De haven ligt aan de westkant van het eiland in een mooi natuurgebied. Kwelders, stranden en duinen liggen om de hoek. De veerdienst uit Harlesiel komt twee keer per dag. Een treintje neemt de gasten mee naar het dorp, dwars door de kwelders. Het dorp ligt op ongeveer vijf kilometer van de haven en is autovrij. Wij lopen het stuk graag, over een prachtig groen dijkje.

Bij de haven staan drie houten hokken op palen, één daarvan is van de bootjesclub. Elke avond kun je daar om 18.00 uur aanwaaien om met de locals en schippers van andere boten een borrel te drinken. Het gaat natuurlijk wel op z’n Jan Boerenfluitjes, dus zelf je drankjes uit de koelkast pakken en opschrijven. Dat geeft wel net even dat extra eilandgevoel.

Restanten van een oude steiger

Wanneer de wind is gaan liggen, lopen we naar het oosten. Ons doel: een inspectie van de droogvalplek. Op de heenweg lopen we langs de Noordzee en nadat we op het uiterste oostpuntje gestaan hebben, lopen we via het wad weer terug. We zien overblijfselen van een steiger boven het zand uitsteken. Je moet dus niet te dicht bij de kant willen droogvallen. Goed om te weten! We stellen het droogvallen nog even uit, omdat we het niet helemaal vertrouwen.

Zodra de golven op de Noordzee een beetje bedaard zijn, willen we naar Helgoland oversteken, een prima springplank voor zeilers die verder naar het noorden willen varen of weer terug naar Nederland. Helgoland ligt geïsoleerd, op zeventig mijl afstand van het vasteland, en centraal in de Duitse Bocht. Het blijft een beetje vreemd, een rode rots voor de Duitse waddeneilanden. We zeilen tegen hoog water door het zeegat tussen Spiekeroog en Wangerooge, waar de Harle-geul loopt, naar buiten. We nemen een nieuwe betonde doorbraak ter hoogte van de haven, die bij veel Nederlanders nog niet bekend is. Ook wij waren hiervan niet op de hoogte en namen op de heenreis nog de oude geul.



Eenmaal het zeegat uit zetten we koers naar Helgoland. We hebben geen last van de 'shipping lane'. In Duitsland mag je daar niet in de buurt komen. Wel gaan we dwars door een ankergebied, langs stilliggende grote schepen.

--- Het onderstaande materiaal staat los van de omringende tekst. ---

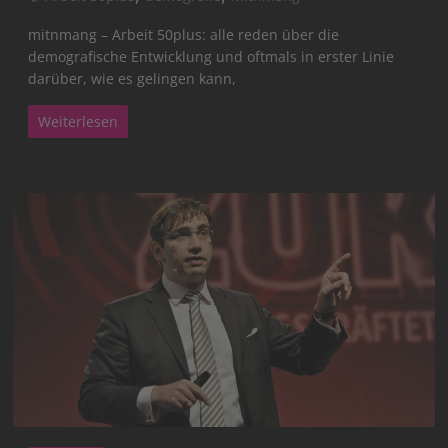
mitnmang – Arbeit 50plus: alle reden über die
demografische Entwicklung und oftmals in erster Linie
darüber, wie es gelingen kann,
Weiterlesen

Het is een snelle overtocht van 4,5 uur met twee riffen en een kleine genua. De grote haven is behoorlijk vol en we leggen de Zeevalk tegen een Nederlandse motorboot aan. Een mooie kade, vinden wij. Na verloop van tijd ligt iedereen vier dik en klotsen we aardig heen en weer met een zuidoostenwind. Ondanks onze monstertocht en moeheid van de zon en de wind, zal vannacht slapen moeilijk worden. Nu even niet aan denken. Ik sta te poppelen om met mijn kleine compactcamera naar de Jan van Genten te gaan, die ik tien jaar geleden - onbegrijpelijk - gemist heb. Ik moet opschieten, want het is al avond. We lopen omhoog en horen van veraf het geschreeuw van de grote imponerende en mooi getekende zeevogels.

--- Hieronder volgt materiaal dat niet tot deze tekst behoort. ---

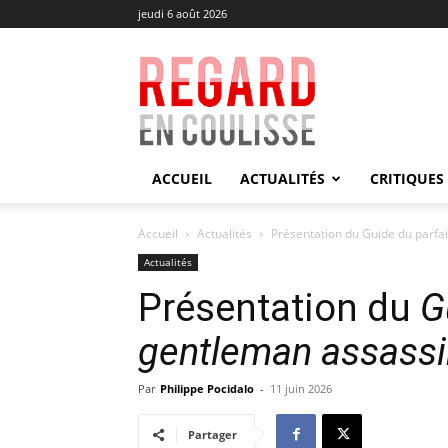
jeudi 6 août 2026
Regard
en
Coulisse
ACCUEIL
ACTUALITÉS
CRITIQUES
Accueil
Actualités
Présentation du Guide du parfa
Actualités
Présentation du
G
gentleman assassi
Par
Philippe Pocidalo
-
11 juin 2026
Partager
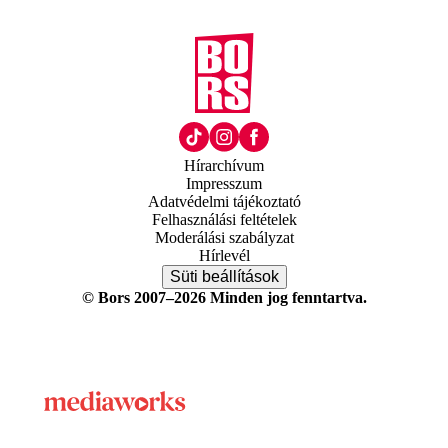
Hírarchívum
Impresszum
Adatvédelmi tájékoztató
Felhasználási feltételek
Moderálási szabályzat
Hírlevél
Süti beállítások
© Bors 2007–2026 Minden jog fenntartva.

Ze broeden in kolonies op richels van steile kusten, zoals op Helgoland. Om vis te bemachtigen, maken ze spectaculaire duikvluchten. De Jan van Gent brengt zijn hele leven op volle zee door, b
ehalve tijdens broedtijd. Ze zijn absoluut niet bang voor mensen en lijken het ook niet erg te vinden dat er tientallen mensen met enorme telelenzen vol voor hun snavel staan. Ik moet lachen om een paar vogelaars, die compleet in camouflagekleding rondlopen. Ik blijf een tijdje naar de Jantjes kijken en zie veel herkenning: een beetje ruzie maken met de buren, zorg voor elkaar en het jong, cadeautjes - zoals een bosje zeewier - meenemen van een lange vlucht, afscheid nemen om weer voedsel te zoeken, ... Ik kan er uren naar kijken.





Na een geweldig Helgoland-avontuur met de Jan van Genten, besluiten we verder te gaan. De golven rollen de haven in en de Zeevalk ligt ongemakkelijk te klotsen naast een motorboot. We twijfelen wel een beetje, omdat het hard waait en het zeker een pittig tochtje gaat worden.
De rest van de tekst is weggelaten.